Jenseits dessen verlief der Parteitag am Wochenende in Erfurt geordnet und verhältnismäßig ruhig. All jenen, die den Ernst der Lage anzweifelten, wurde durch den Gründungsvater, Gregor Gysi, Aufklärung zuteil. „Wir brauchen keine Trennung von Amt und Mandat – denn wenn wir so weitermachen, haben wir bald keine Mandate mehr. Das ist die absolute Trennung.“
Im Hinterkopf hatte jeder Delegierte die jüngeren Wahlergebnisse der Linken. Die Partei wurde in westdeutschen Ländern in die Kategorie „Sonstige“zurückkatapultiert. Im Bund erscheint die Fünf-ProzentHürde inzwischen als unüberwindlich.

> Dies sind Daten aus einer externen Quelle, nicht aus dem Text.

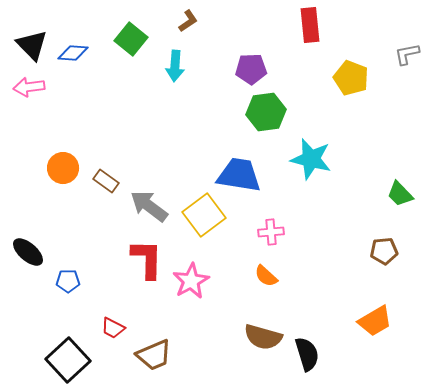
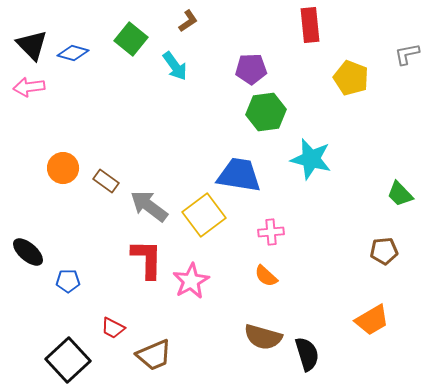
blue diamond: rotated 12 degrees clockwise
cyan arrow: rotated 40 degrees counterclockwise
orange trapezoid: moved 3 px left, 1 px up
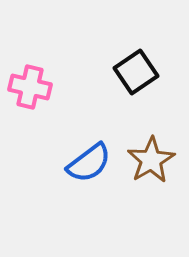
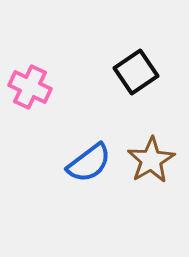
pink cross: rotated 12 degrees clockwise
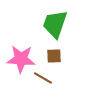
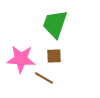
brown line: moved 1 px right
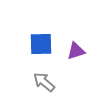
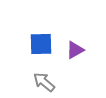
purple triangle: moved 1 px left, 1 px up; rotated 12 degrees counterclockwise
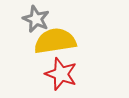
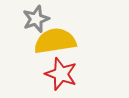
gray star: rotated 28 degrees clockwise
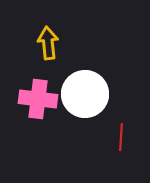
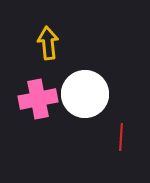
pink cross: rotated 18 degrees counterclockwise
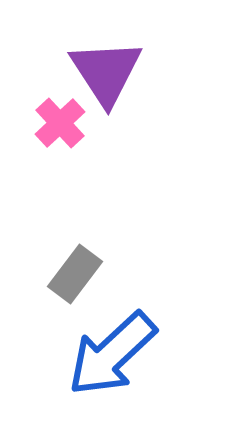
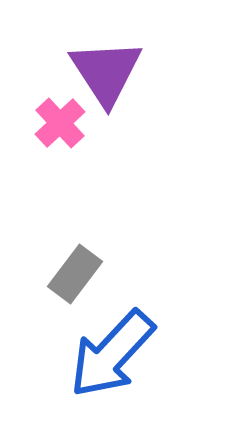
blue arrow: rotated 4 degrees counterclockwise
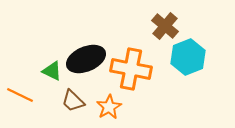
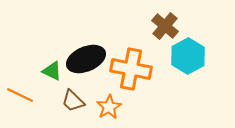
cyan hexagon: moved 1 px up; rotated 8 degrees counterclockwise
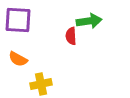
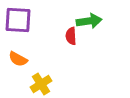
yellow cross: rotated 20 degrees counterclockwise
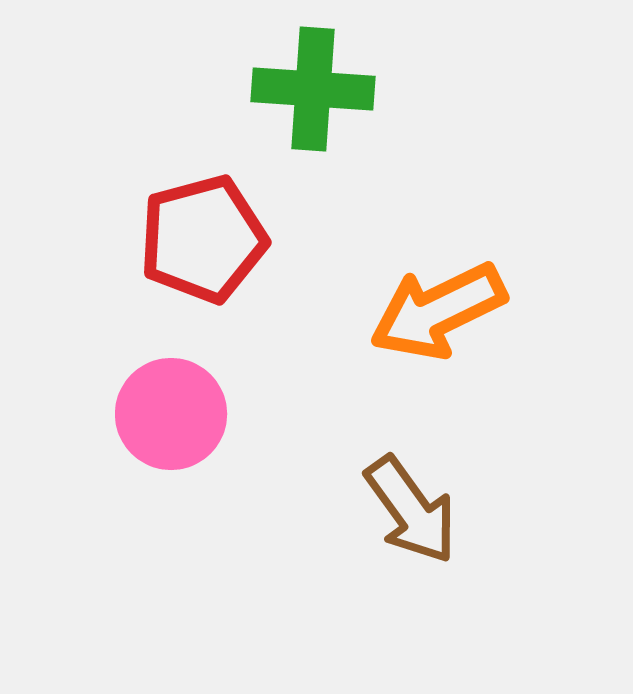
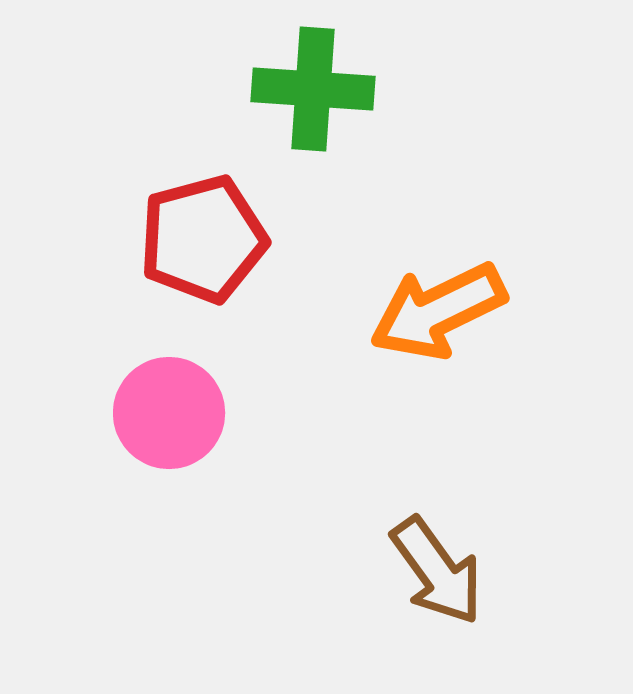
pink circle: moved 2 px left, 1 px up
brown arrow: moved 26 px right, 61 px down
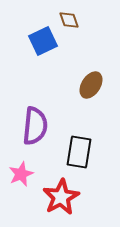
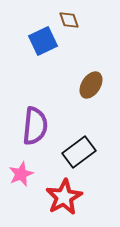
black rectangle: rotated 44 degrees clockwise
red star: moved 3 px right
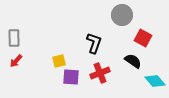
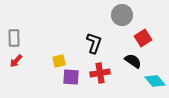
red square: rotated 30 degrees clockwise
red cross: rotated 12 degrees clockwise
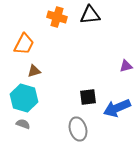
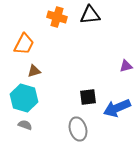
gray semicircle: moved 2 px right, 1 px down
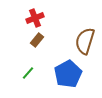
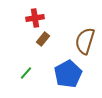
red cross: rotated 12 degrees clockwise
brown rectangle: moved 6 px right, 1 px up
green line: moved 2 px left
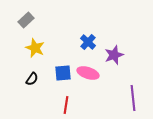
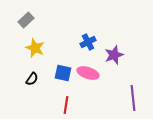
blue cross: rotated 21 degrees clockwise
blue square: rotated 18 degrees clockwise
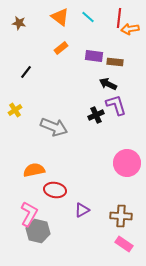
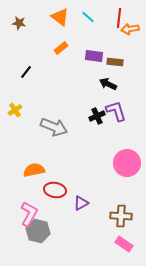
purple L-shape: moved 6 px down
black cross: moved 1 px right, 1 px down
purple triangle: moved 1 px left, 7 px up
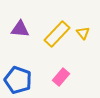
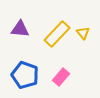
blue pentagon: moved 7 px right, 5 px up
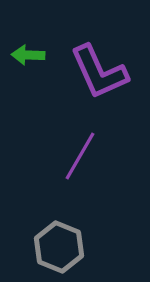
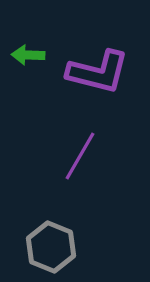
purple L-shape: moved 1 px left; rotated 52 degrees counterclockwise
gray hexagon: moved 8 px left
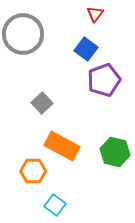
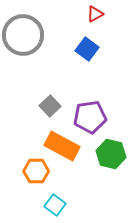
red triangle: rotated 24 degrees clockwise
gray circle: moved 1 px down
blue square: moved 1 px right
purple pentagon: moved 14 px left, 37 px down; rotated 12 degrees clockwise
gray square: moved 8 px right, 3 px down
green hexagon: moved 4 px left, 2 px down
orange hexagon: moved 3 px right
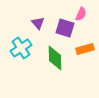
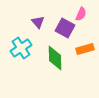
purple triangle: moved 1 px up
purple square: rotated 12 degrees clockwise
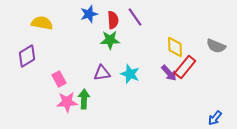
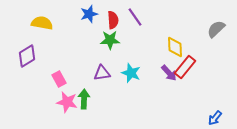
gray semicircle: moved 17 px up; rotated 114 degrees clockwise
cyan star: moved 1 px right, 1 px up
pink star: rotated 15 degrees clockwise
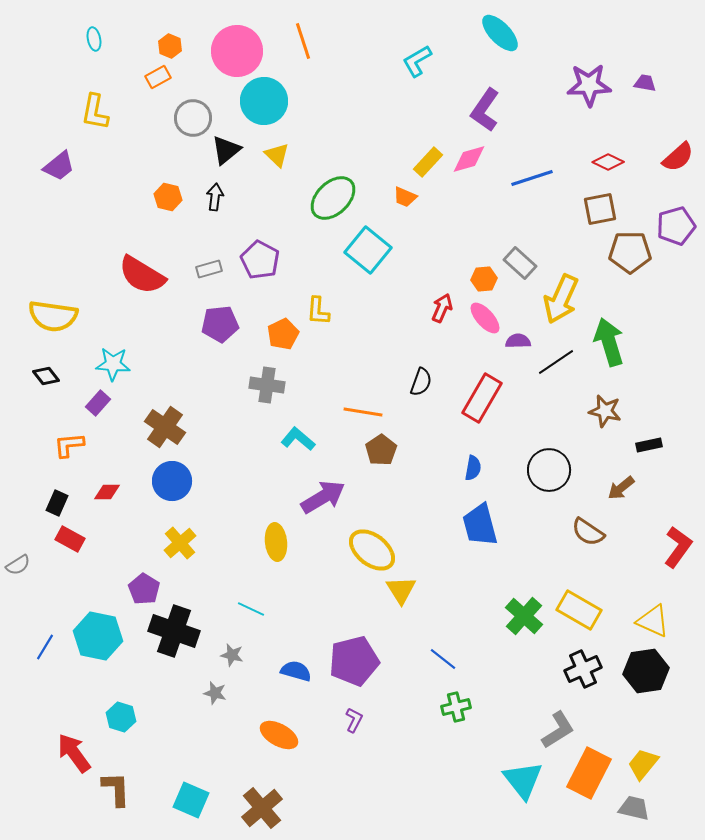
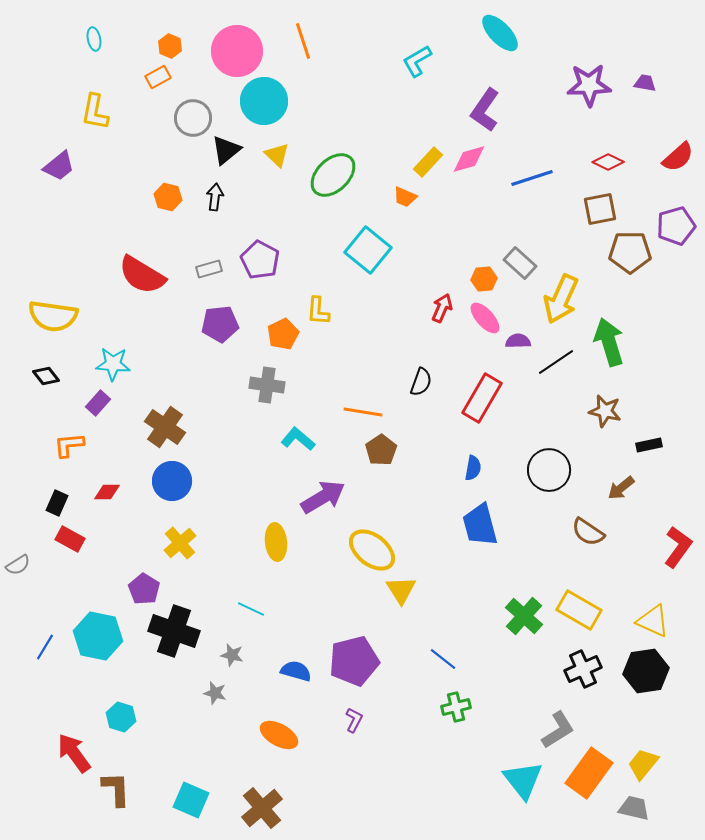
green ellipse at (333, 198): moved 23 px up
orange rectangle at (589, 773): rotated 9 degrees clockwise
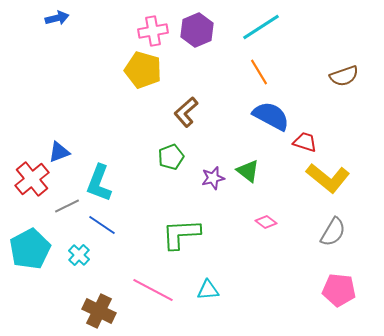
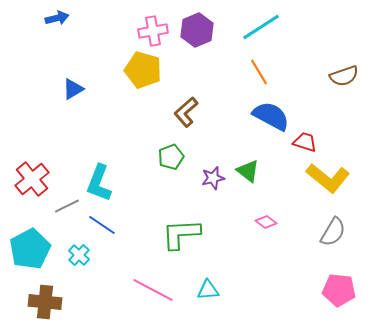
blue triangle: moved 14 px right, 63 px up; rotated 10 degrees counterclockwise
brown cross: moved 54 px left, 9 px up; rotated 20 degrees counterclockwise
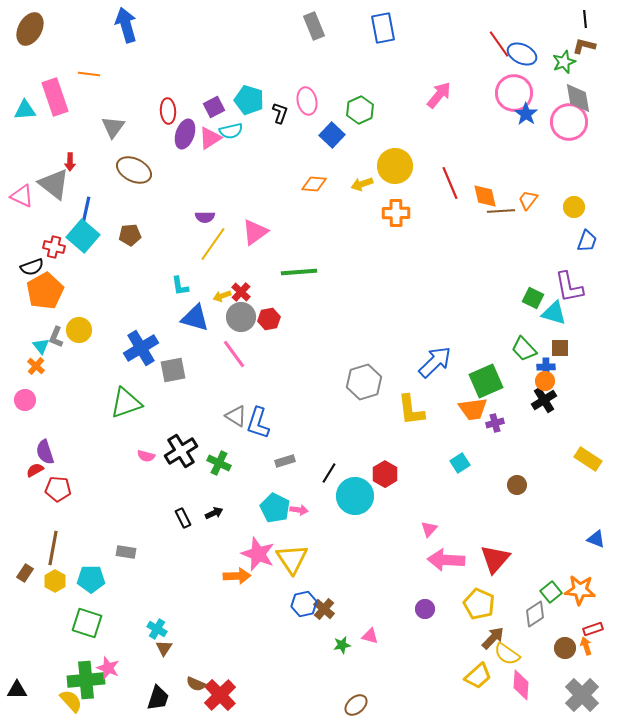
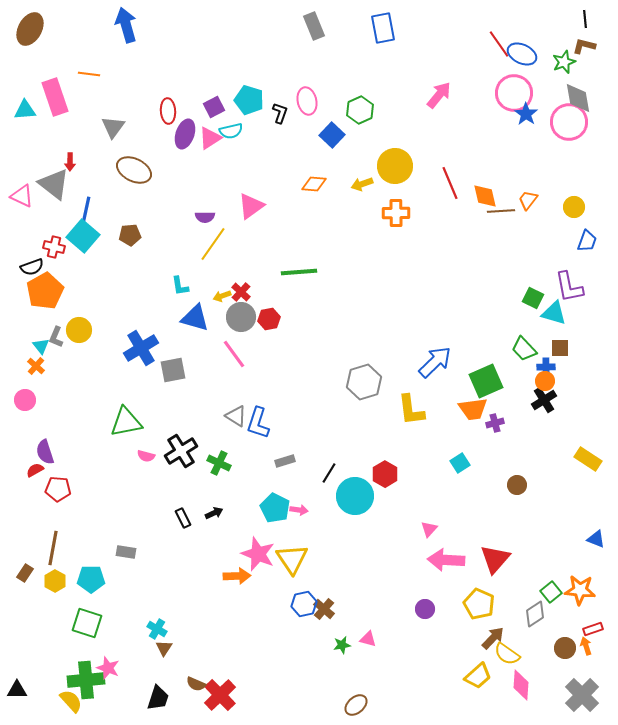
pink triangle at (255, 232): moved 4 px left, 26 px up
green triangle at (126, 403): moved 19 px down; rotated 8 degrees clockwise
pink triangle at (370, 636): moved 2 px left, 3 px down
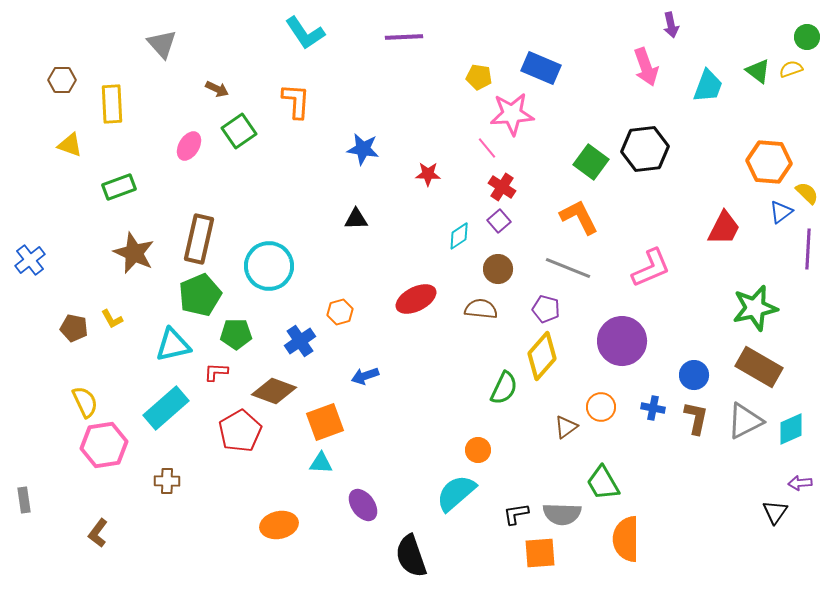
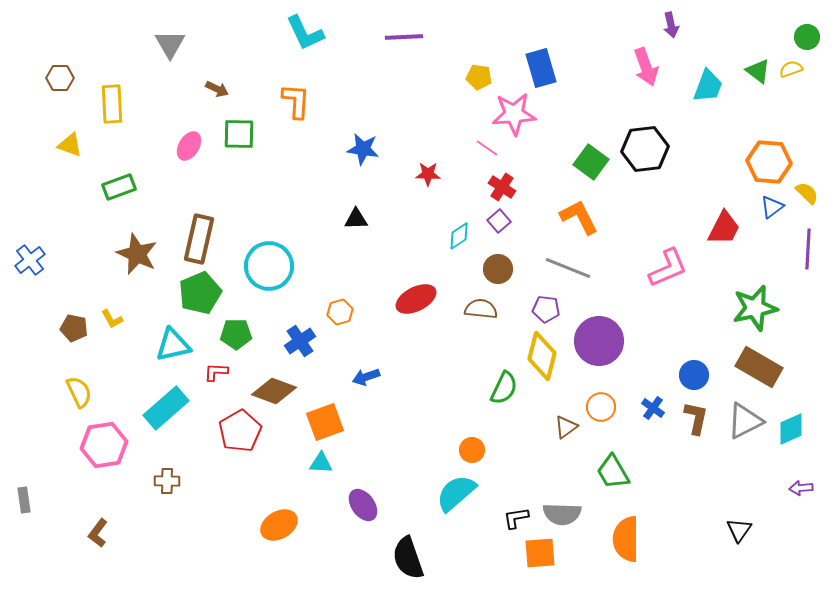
cyan L-shape at (305, 33): rotated 9 degrees clockwise
gray triangle at (162, 44): moved 8 px right; rotated 12 degrees clockwise
blue rectangle at (541, 68): rotated 51 degrees clockwise
brown hexagon at (62, 80): moved 2 px left, 2 px up
pink star at (512, 114): moved 2 px right
green square at (239, 131): moved 3 px down; rotated 36 degrees clockwise
pink line at (487, 148): rotated 15 degrees counterclockwise
blue triangle at (781, 212): moved 9 px left, 5 px up
brown star at (134, 253): moved 3 px right, 1 px down
pink L-shape at (651, 268): moved 17 px right
green pentagon at (200, 295): moved 2 px up
purple pentagon at (546, 309): rotated 8 degrees counterclockwise
purple circle at (622, 341): moved 23 px left
yellow diamond at (542, 356): rotated 27 degrees counterclockwise
blue arrow at (365, 376): moved 1 px right, 1 px down
yellow semicircle at (85, 402): moved 6 px left, 10 px up
blue cross at (653, 408): rotated 25 degrees clockwise
orange circle at (478, 450): moved 6 px left
green trapezoid at (603, 483): moved 10 px right, 11 px up
purple arrow at (800, 483): moved 1 px right, 5 px down
black triangle at (775, 512): moved 36 px left, 18 px down
black L-shape at (516, 514): moved 4 px down
orange ellipse at (279, 525): rotated 18 degrees counterclockwise
black semicircle at (411, 556): moved 3 px left, 2 px down
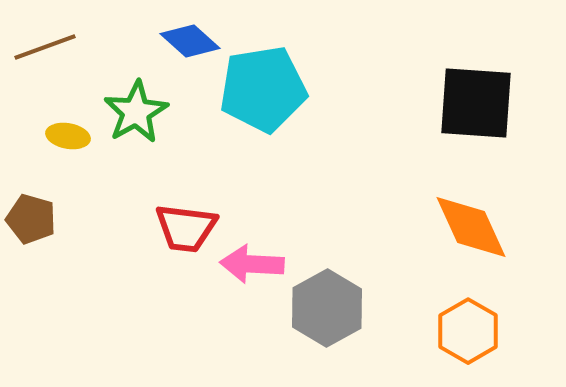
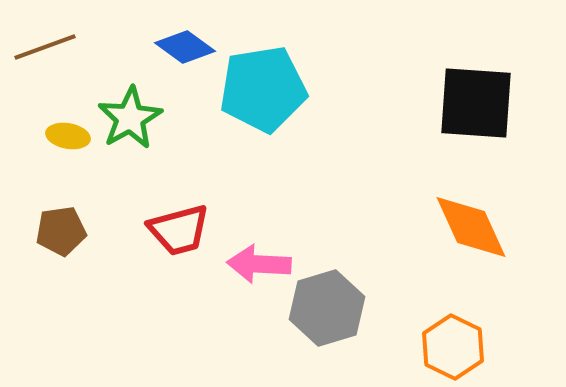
blue diamond: moved 5 px left, 6 px down; rotated 6 degrees counterclockwise
green star: moved 6 px left, 6 px down
brown pentagon: moved 30 px right, 12 px down; rotated 24 degrees counterclockwise
red trapezoid: moved 7 px left, 2 px down; rotated 22 degrees counterclockwise
pink arrow: moved 7 px right
gray hexagon: rotated 12 degrees clockwise
orange hexagon: moved 15 px left, 16 px down; rotated 4 degrees counterclockwise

Für die Wahlergebnisse übernahm in Erfurt niemand die Verantwortung. Und auch sonst wurden Themen ausgeklammert. „Es gibt in der Partei viel Kritik an der Bundestagsfraktion“, sagt Ellena Schumacher Koelsch aus Schwäbisch Hall, die sich mit achtbarem Ergebnis aber erfolglos für den Bundesvorstand beworben hatte. „Das ist hier kaum zur Sprache gekommen. Schade.“
Tatsächlich lobten die Fraktionsvorsitzenden Amira Mohamed Ali und Dietmar Bartsch die Arbeit der Genossen im Bundestag über den grünen Klee. „Lasst uns stolz auf diese Fraktion sein“, rief Bartsch dem
Parteitag zu, der wiederum „eine Tür aufgestoßen“habe.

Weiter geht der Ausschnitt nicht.